Here is the shortest safe path to giving Devin production access to a database, start to finish, without leaving a standing credential lying around. The whole point is to get a working, governed connection up fast, so you can see the controls in action before you scale them out across more agents and more databases.
The rule that makes it safe is simple: Devin never holds the production secret. It reaches production through a gateway that does, and the gateway is where every control lives.
The first connection that gives Devin production access
hoop.dev is an open-source Layer 7 access gateway. You run a small agent near your database, it dials out to the gateway, and Devin reaches production through that path. No inbound firewall rule, no VPN, nothing exposed.
- Install the hoop.dev agent on a host that can reach the production database.
- Register the database as a connection and put the credential on the connection, not in Devin.
- Map Devin's identity to a scoped role: read on the tables it needs, no DDL.
- Turn on session recording and set writes to require approval.
- Point Devin at the gateway connection and run a single read query.

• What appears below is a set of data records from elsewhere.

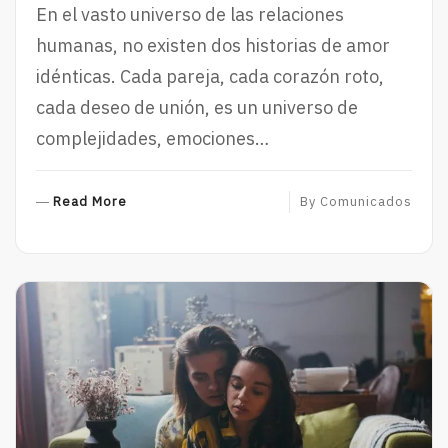
En el vasto universo de las relaciones
humanas, no existen dos historias de amor
idénticas. Cada pareja, cada corazón roto,
cada deseo de unión, es un universo de
complejidades, emociones…
R
Read More
By
Comunicados
E
A
D
M
O
R
E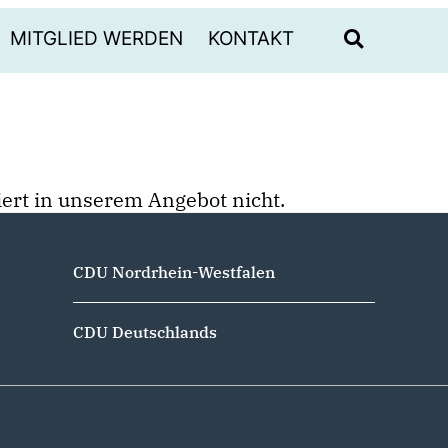
MITGLIED WERDEN
KONTAKT
stiert in unserem Angebot nicht.
CDU Nordrhein-Westfalen
CDU Deutschlands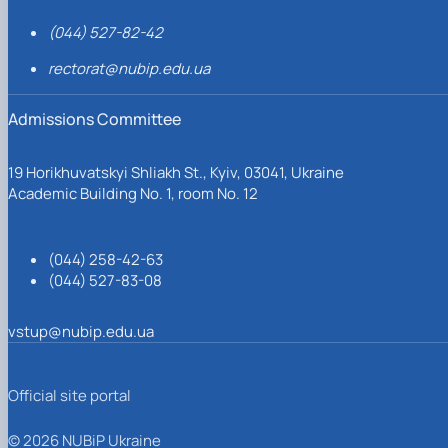
(044) 527-82-42
rectorat@nubip.edu.ua
Admissions Committee
19 Horikhuvatskyi Shliakh St., Kyiv, 03041, Ukraine
Academic Building No. 1, room No. 12
(044) 258-42-63
(044) 527-83-08
vstup@nubip.edu.ua
Official site portal
© 2026 NUBiP Ukraine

That read should return immediately, with sensitive fields masked, and show up as a recorded session. You now have governed production access without a key in Devin's environment, and you got there in the time it takes to install a binary and fill in a connection. The setup is walked through on the hoop.dev site.
Why this is the right shape
Production access for an autonomous agent is dangerous for one reason: standing access. A credential that exists all the time can be misused all the time, by the agent or by anything that reads its environment. Granting access just in time, scoped to one connection, collapses that window. The agent gets in for the task and out when it is done, and the gateway holds the only durable credential.
- No standing secret in Devin to leak.
- Command-level recording outside the agent, so you can see what ran and not just what Devin says it ran.
- Inline masking on supported databases, so PII does not flow back in the clear.
- Approval on writes, so a destructive command pauses for a person.
hoop.dev governs the connection Devin uses. It does not run inside Devin or inspect its prompts; it controls the route to production, which is what needs controlling.